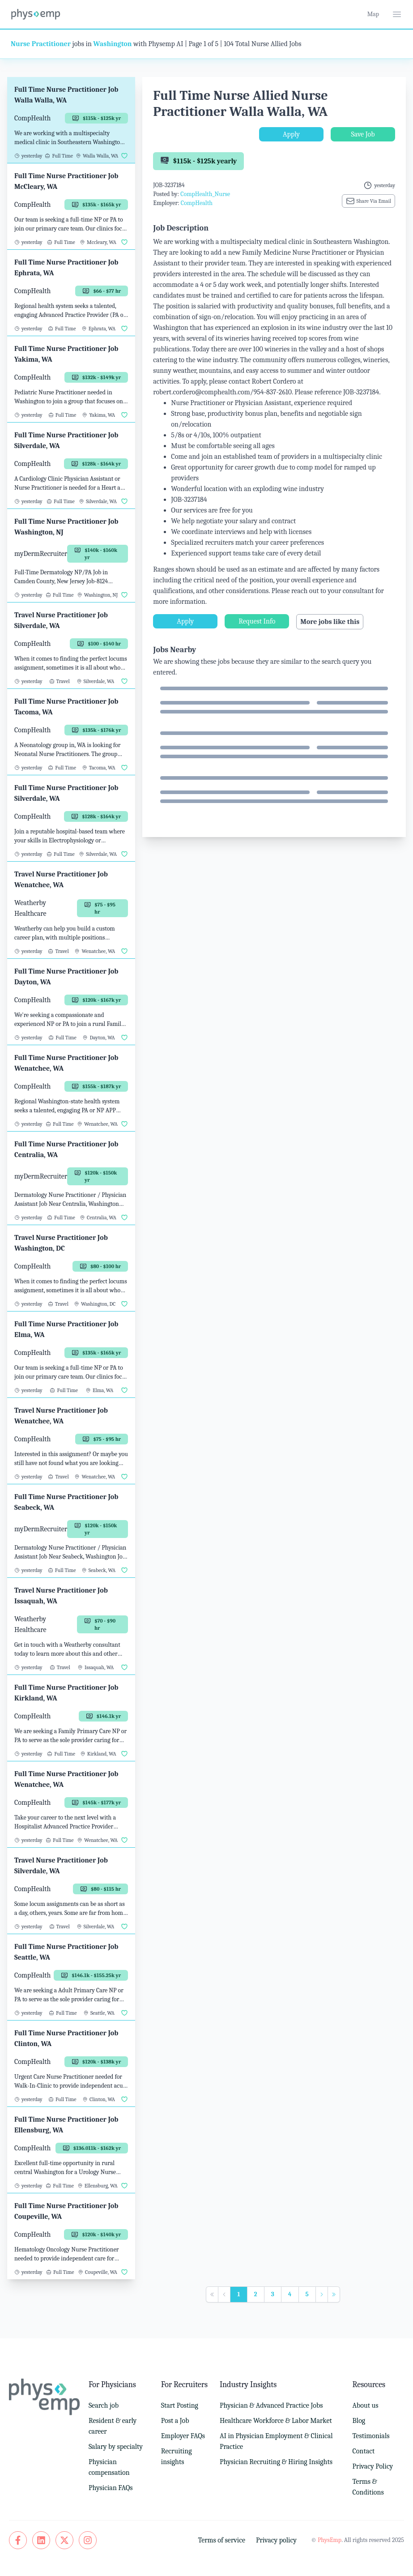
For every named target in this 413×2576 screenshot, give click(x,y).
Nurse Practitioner (41, 44)
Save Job (363, 134)
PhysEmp (329, 2540)
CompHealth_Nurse (205, 194)
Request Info (256, 621)
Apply (291, 134)
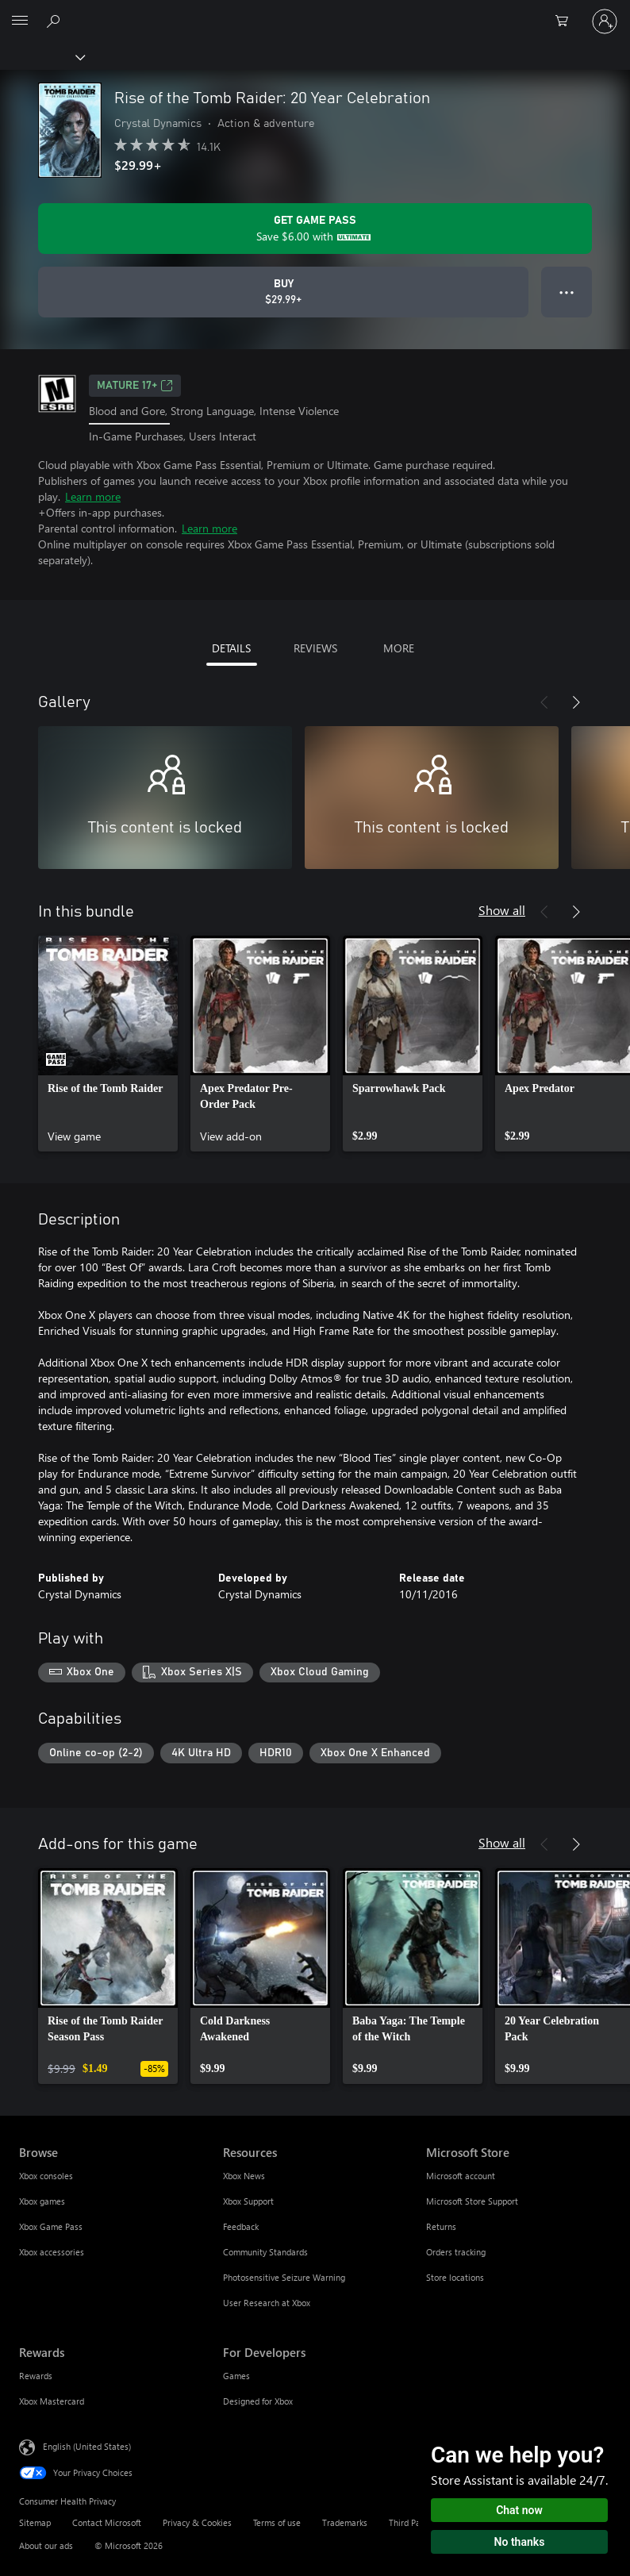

▬▬▬▬▬▬▬▬▬▬

** YOUR TASK **
The complete set of records should be written out again, pictures excluded.

** EXERCISE RESULT **
For every named target in this 413×2576 screenshot, give click(x,y).
Nurse Practitioner (41, 44)
Save Job (363, 134)
PhysEmp (329, 2540)
CompHealth_Nurse (205, 194)
Request Info (256, 621)
Apply (291, 134)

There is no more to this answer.